Show that the function
$$\phi (z) = \frac{z}{1 – |z|} $$
defines a homeomorphism between the unit disc $D_{1}(0)$ and $\mathbb{C}$.
Now this is obviously bijective, as
$$ \phi^{-1} (z) = \frac{z}{1 + |z|}$$
gives an inverse function, as
$$ \phi^{-1} \circ \phi (z) = \frac{\frac{z}{1 – |z|}}{1 + \left| \frac{z}{1 – |z|}\right|} = \frac{z}{1 – |z| + |z|} = z$$
Noting that $| \ 1 – |z| \ | = 1 – |z|$ as $|z| < 1 $ always.
Similarly, we have
$$ \phi \circ \phi^{-1} = \frac{\frac{z}{1 + |z|}}{1 – \left| \frac{z}{1 + |z|} \right|} = \frac{z}{1 + |z| – |z|} = z$$
Noting that $| \ 1 + |z| \ | = 1 + |z|$ as $1 + |z| > 0$ always.

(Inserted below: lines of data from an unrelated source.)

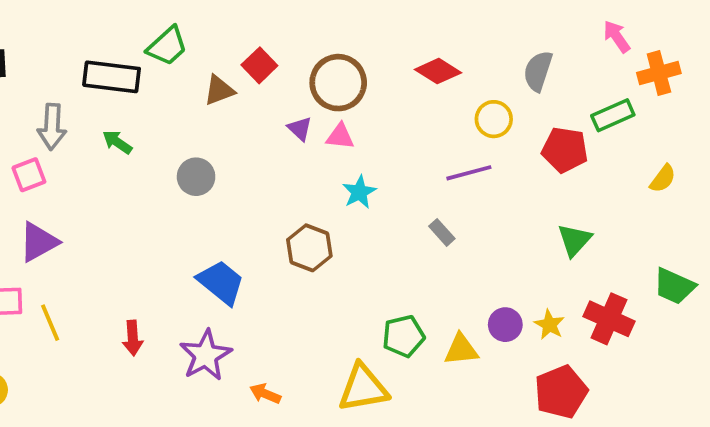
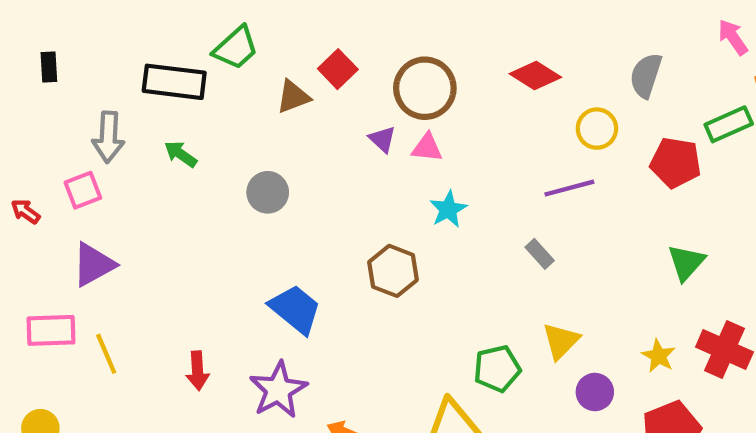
purple circle: (505, 325) -> (595, 392), moved
yellow triangle: (461, 350) -> (561, 341), moved, turned -39

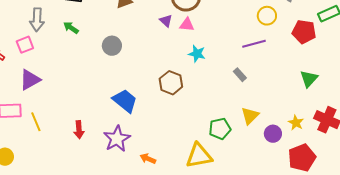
cyan star: (448, 209) -> (197, 54), turned -30
purple circle: (595, 392) -> (273, 134), moved

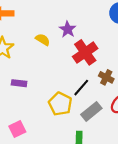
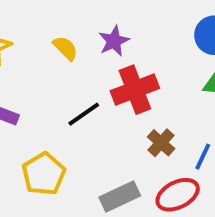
black line: (81, 88) -> (84, 114), moved
yellow pentagon: (60, 104) -> (44, 174), moved

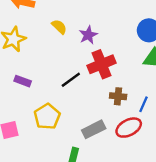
yellow semicircle: (65, 48) -> (59, 27), moved
brown cross: (161, 143) -> (118, 96), turned -35

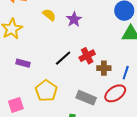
red cross: (101, 64) -> (87, 56), moved, size x0.7
gray rectangle: (94, 129) -> (86, 98), turned 54

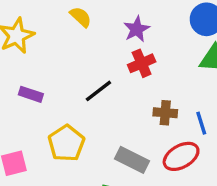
purple star: (74, 19) -> (137, 29), moved
red cross: (87, 56) -> (142, 63), moved
blue line: (126, 73) -> (201, 123), turned -40

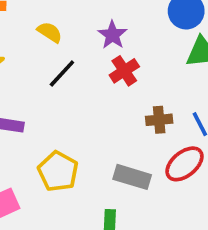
black line: (98, 91) -> (62, 74), moved

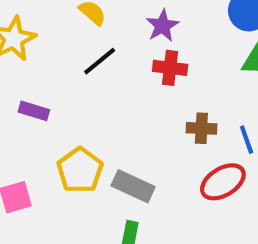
red cross: (124, 71) -> (170, 68), turned 32
gray rectangle: (132, 177) -> (133, 186), moved

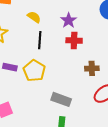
black line: (100, 61) -> (40, 40), turned -42
yellow pentagon: (80, 170) -> (34, 71), moved

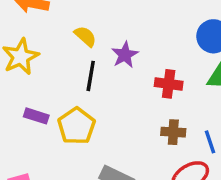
purple star: (69, 20) -> (125, 55), moved
red cross: (74, 40) -> (169, 84), moved

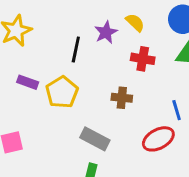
yellow semicircle: (85, 36) -> (135, 23), moved
brown cross: (173, 132) -> (122, 98), moved

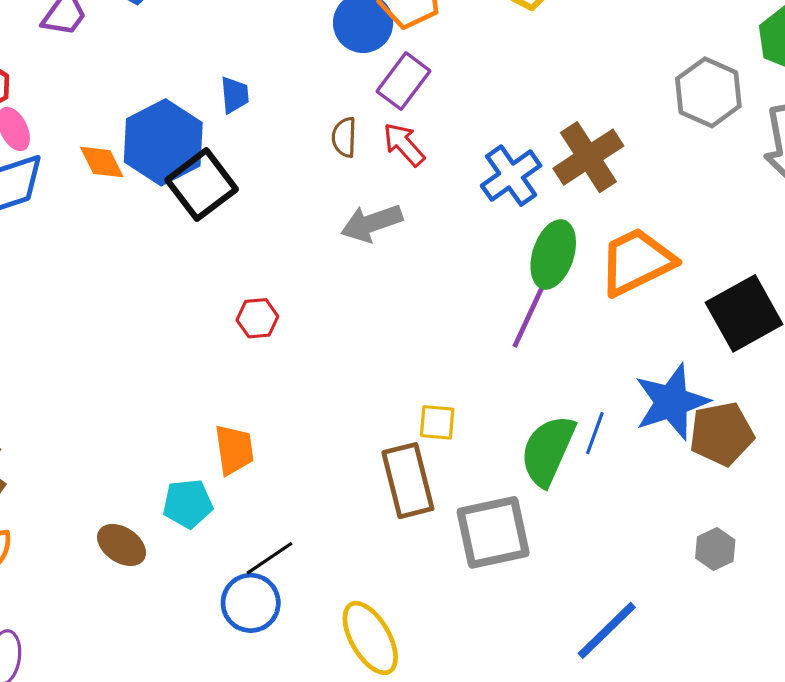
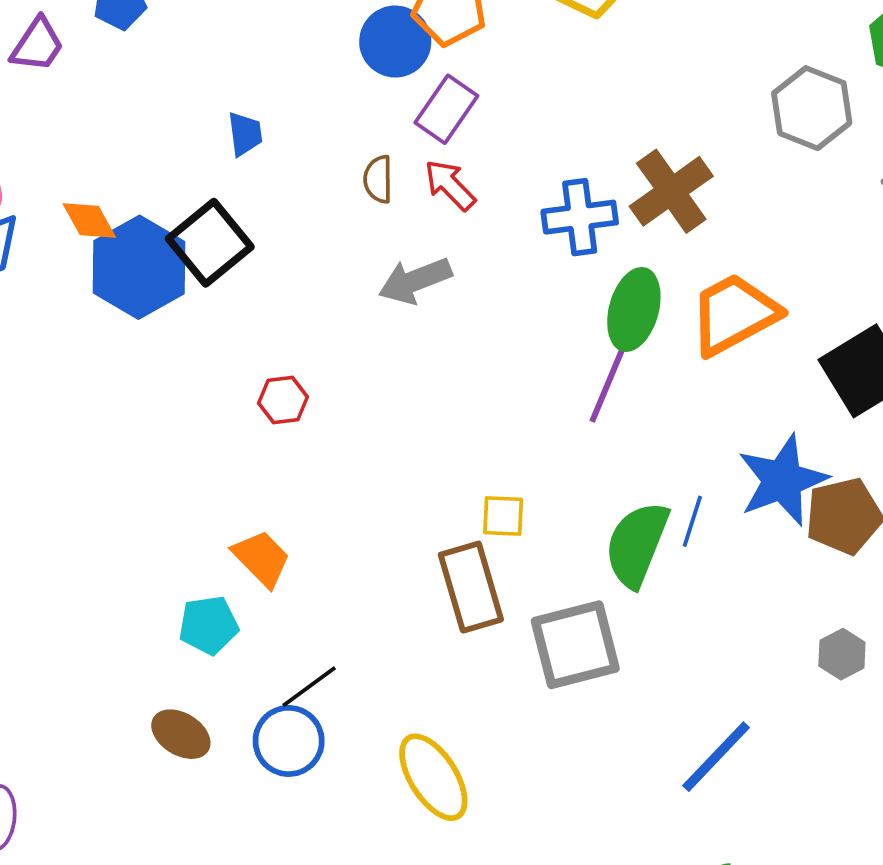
blue hexagon: (163, 142) -> (139, 267), moved
blue cross: (511, 176) -> (580, 217), turned 30
orange trapezoid: (234, 450) -> (262, 558), turned -34
brown ellipse: (122, 545) -> (181, 734), moved

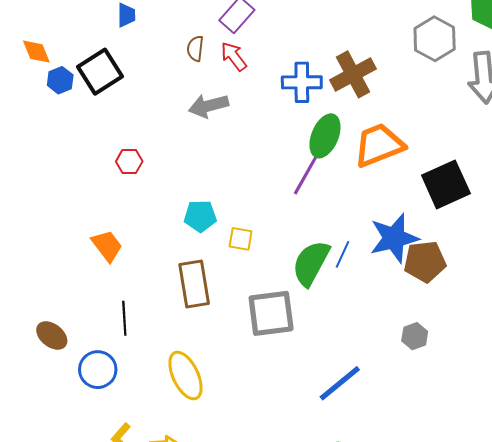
blue hexagon: (139, 267) -> (60, 80), size x0.5
brown rectangle: (471, 587) -> (194, 284), moved
cyan pentagon: (209, 625) -> (200, 216), moved
black line: (309, 687) -> (124, 318), turned -64
blue circle: (289, 741) -> (98, 370), moved

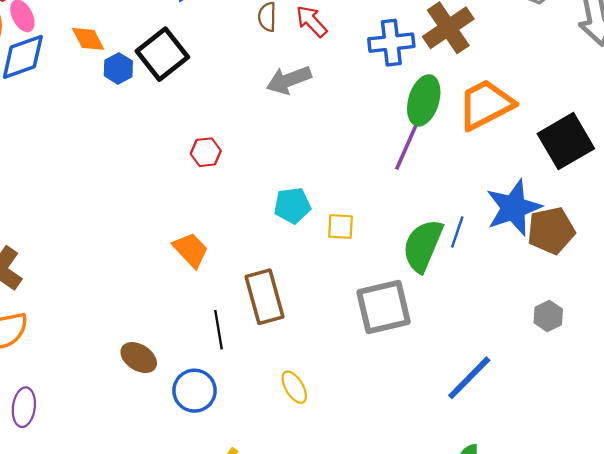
brown rectangle: (194, 284) -> (265, 297), moved
yellow ellipse: (185, 376) -> (294, 387), size x0.6

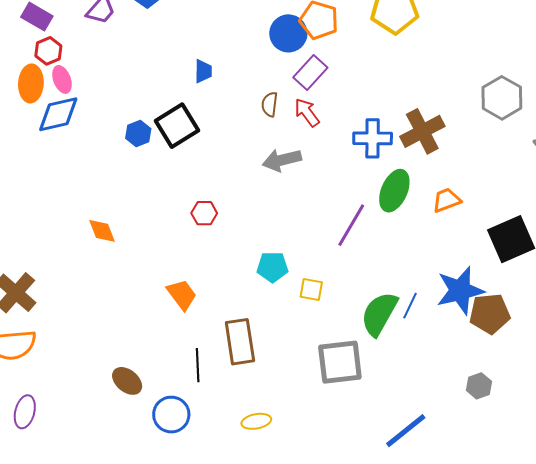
orange diamond: (88, 39) -> (102, 231), moved
orange trapezoid: (486, 104) -> (447, 200), size x0.6
purple line: (408, 144) -> (351, 225), moved
yellow ellipse: (294, 387) -> (256, 421), turned -76

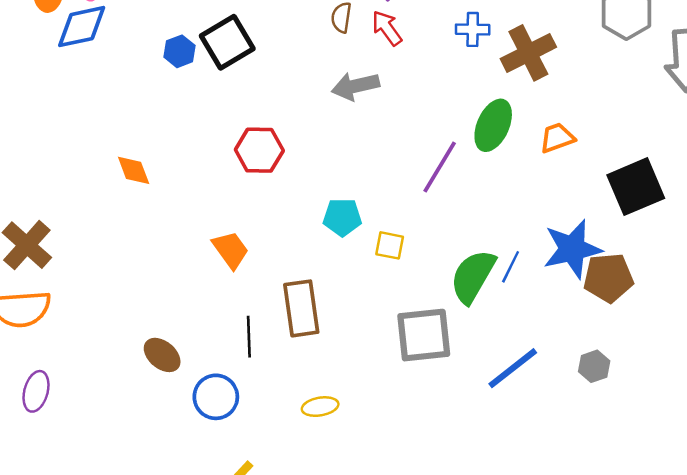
blue cross: (373, 138) -> (473, 29), moved, size x0.7
red hexagon: (204, 213) -> (259, 150), size x1.5
blue line: (406, 431) -> (513, 368), moved

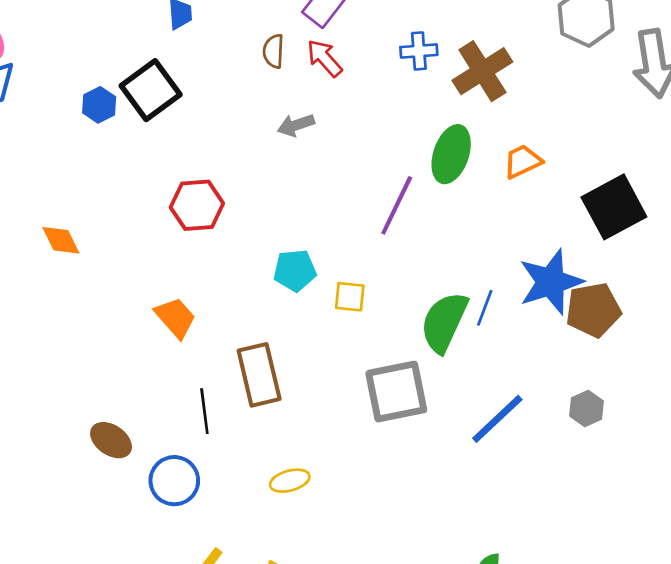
gray arrow: (355, 86) -> (296, 125), size x0.7

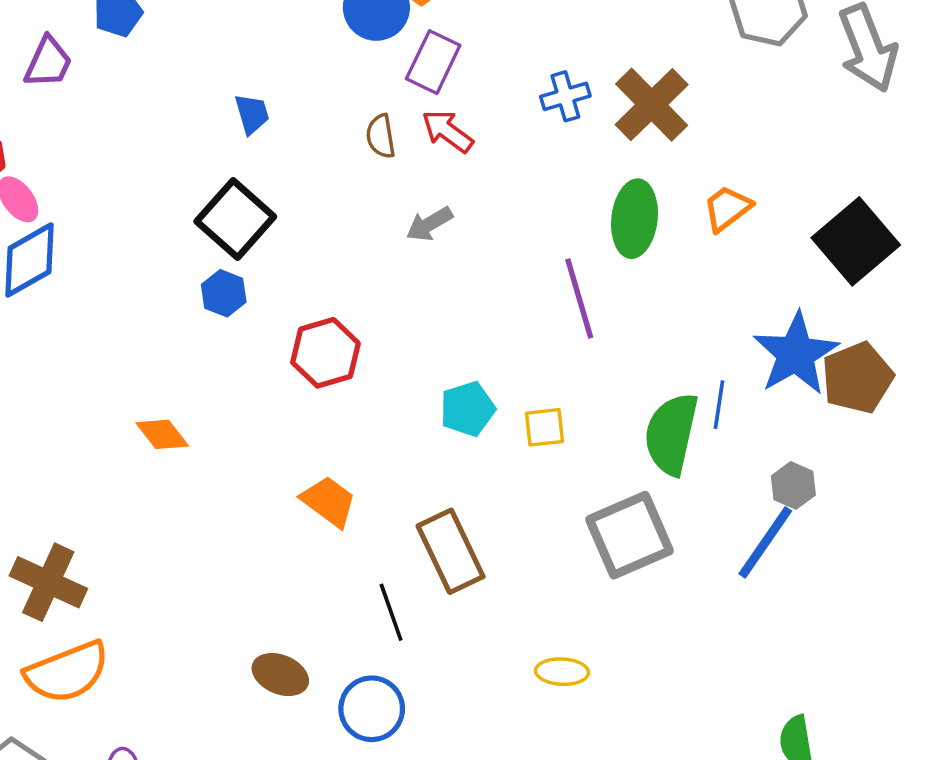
blue hexagon: (99, 105) -> (224, 293), moved
purple line: (397, 205) -> (579, 299), turned -30
gray hexagon: (587, 409) -> (793, 485), moved
yellow ellipse: (290, 481) -> (562, 672), moved, turned 30

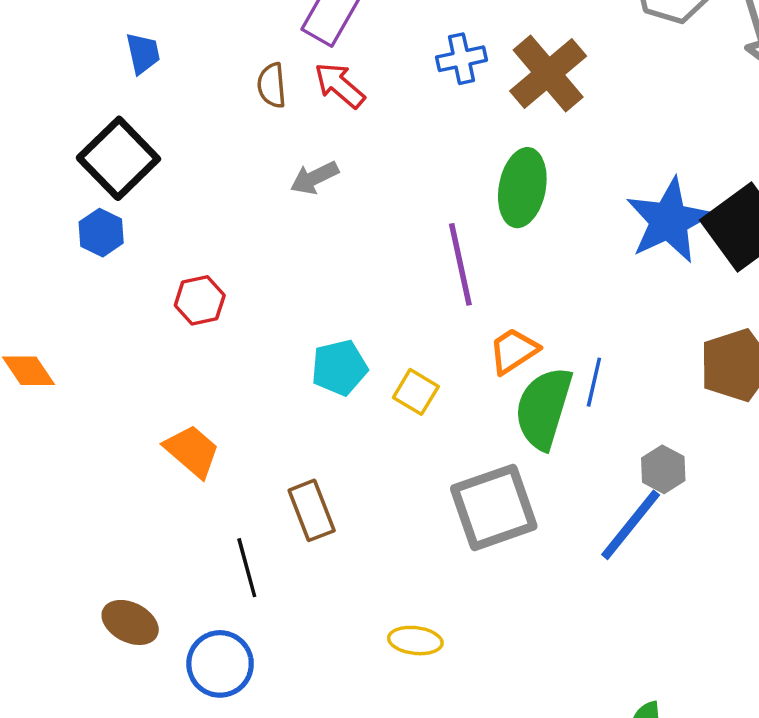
orange trapezoid: (727, 208) -> (514, 351), moved
red hexagon: (325, 353) -> (200, 300), size x0.7
blue star: (796, 354) -> (669, 221), moved
yellow square: (544, 427) -> (416, 392), turned 33
brown rectangle: (451, 551) -> (312, 510), size x0.7

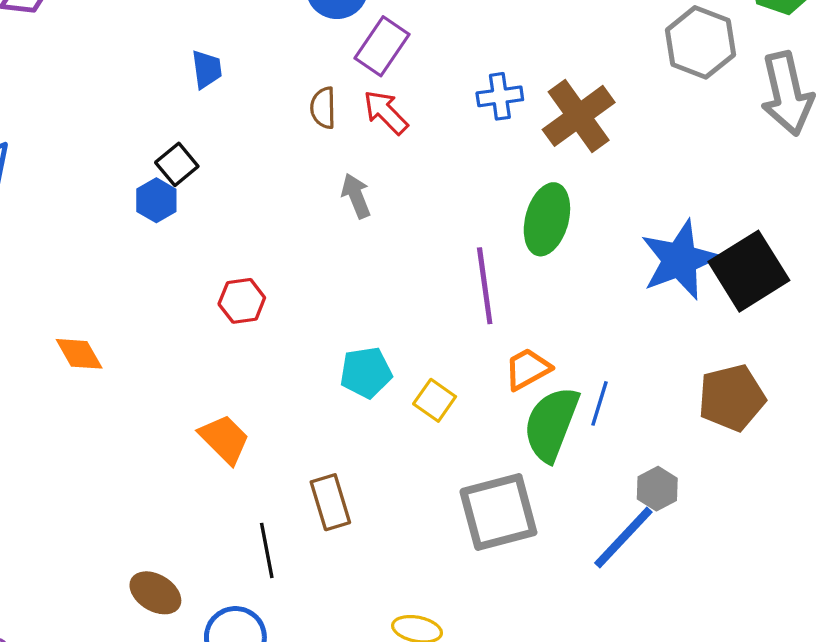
black square: (118, 158) -> (177, 164), size x0.6
gray arrow: (314, 178) -> (356, 196), turned 90
blue hexagon: (101, 233) -> (156, 200), moved

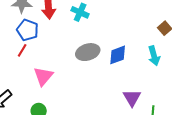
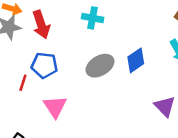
cyan cross: (80, 12) -> (93, 18), moved
blue pentagon: (28, 30) -> (44, 65), moved

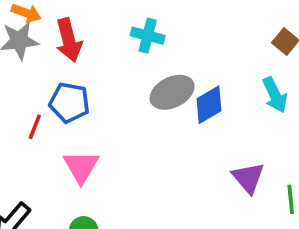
gray ellipse: (100, 66) -> (172, 92), moved

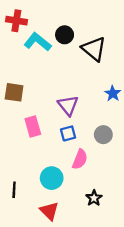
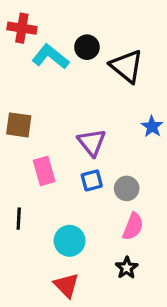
gray circle: (103, 135) -> (127, 188), moved
pink semicircle: (80, 159) -> (133, 227), moved
black line: (14, 190) -> (19, 219), moved

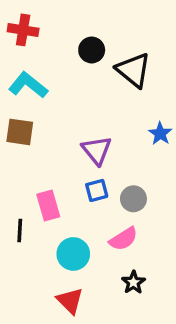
cyan L-shape: (50, 57) -> (28, 85), moved
pink rectangle: (44, 171) -> (48, 205), moved
pink semicircle: (133, 227) -> (123, 239), moved, turned 36

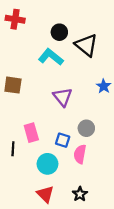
cyan L-shape: (28, 85) -> (51, 57), moved
blue square: (97, 190) -> (63, 140), moved, turned 32
pink semicircle: (123, 239) -> (80, 154), turned 132
black star: (133, 282) -> (80, 194), moved

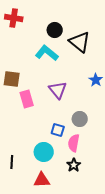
pink rectangle: (31, 133) -> (27, 99), moved
black line: (13, 149) -> (12, 162), moved
red triangle: (45, 194) -> (42, 180), turned -48
black star: (80, 194) -> (74, 165), moved

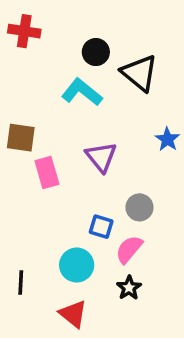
pink semicircle: (74, 143) -> (129, 249), turned 30
red triangle: (42, 180) -> (73, 314), turned 42

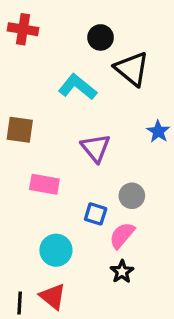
black circle: (96, 52) -> (101, 37), moved
pink rectangle: (47, 172) -> (44, 184), moved, turned -64
cyan circle: (77, 265) -> (56, 250), moved
black line: (21, 282) -> (20, 303), moved
red triangle: (73, 314) -> (53, 296), moved

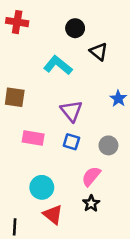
black triangle: (132, 69) -> (99, 52), size x0.7
gray circle: (132, 196) -> (108, 145), moved
blue square: (96, 214) -> (71, 142), moved
red triangle: (53, 296) -> (53, 215), moved

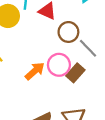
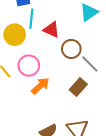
pink circle: (59, 65) -> (29, 66), moved

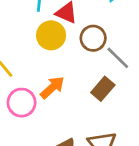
yellow circle: (15, 35) -> (51, 35), moved
pink circle: (29, 66) -> (22, 103), moved

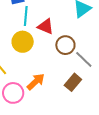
yellow circle: (51, 35) -> (23, 42), moved

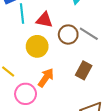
yellow circle: (23, 42) -> (37, 46), moved
gray line: (84, 59) -> (89, 34), moved

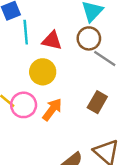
brown circle: (68, 34) -> (89, 38), moved
pink circle: (26, 94) -> (24, 105), moved

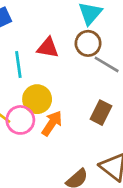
cyan line: (26, 32) -> (18, 65), moved
yellow circle: (43, 72) -> (37, 99), moved

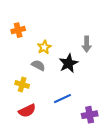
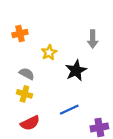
gray arrow: (87, 44) -> (93, 39), moved
gray semicircle: (38, 65) -> (27, 74), moved

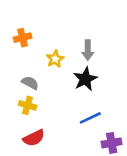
gray arrow: (93, 39) -> (88, 50), moved
blue line: (69, 110) -> (90, 118), moved

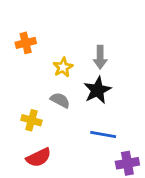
gray semicircle: (30, 83) -> (60, 100), moved
blue line: (90, 118) -> (103, 135), turned 35

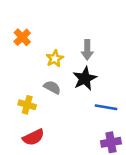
orange cross: (26, 43) -> (22, 37), turned -30
blue line: (103, 135) -> (106, 107), moved

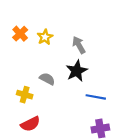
gray arrow: (87, 50) -> (79, 45), turned 150
yellow star: (55, 59) -> (45, 37), moved

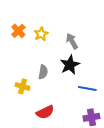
gray semicircle: (47, 79) -> (43, 72), turned 72
red semicircle: (30, 124) -> (45, 112), moved

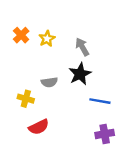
gray semicircle: (43, 72) -> (49, 82), turned 72
red semicircle: (45, 112) -> (39, 127), moved

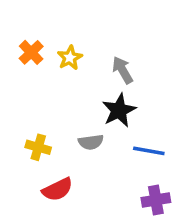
gray semicircle: (49, 82) -> (91, 142), moved

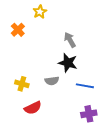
yellow star: (70, 58) -> (40, 12), moved
black star: (119, 110) -> (68, 63), turned -30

I am assuming continuity follows from the fact that both $\phi$ and $\phi^{-1}$ are compositions of continuous functions?
Furthermore, how do I know that the range of the first is all of the complex plane, and the range of the second is just the unit disc? That is,
$$ \phi (D_{1}(0)) = \mathbb{C} \quad \text{and} \quad \phi^{-1}(\mathbb{C}) = D_{1}(0)$$
Best Answer
That's not the inverse function of $\phi$. You just took the multiplicative inverse which is not the same. What you need is some continuous function $\psi:\mathbb{C}\to D_1(0)$ such that $\phi\circ \psi=Id_{\mathbb{C}}$ and $\psi\circ\phi =Id_{D_1(0)}$.
More information: https://en.wikipedia.org/wiki/Inverse_function
You should try $\psi(z)=\dfrac{z}{|z|+1}$.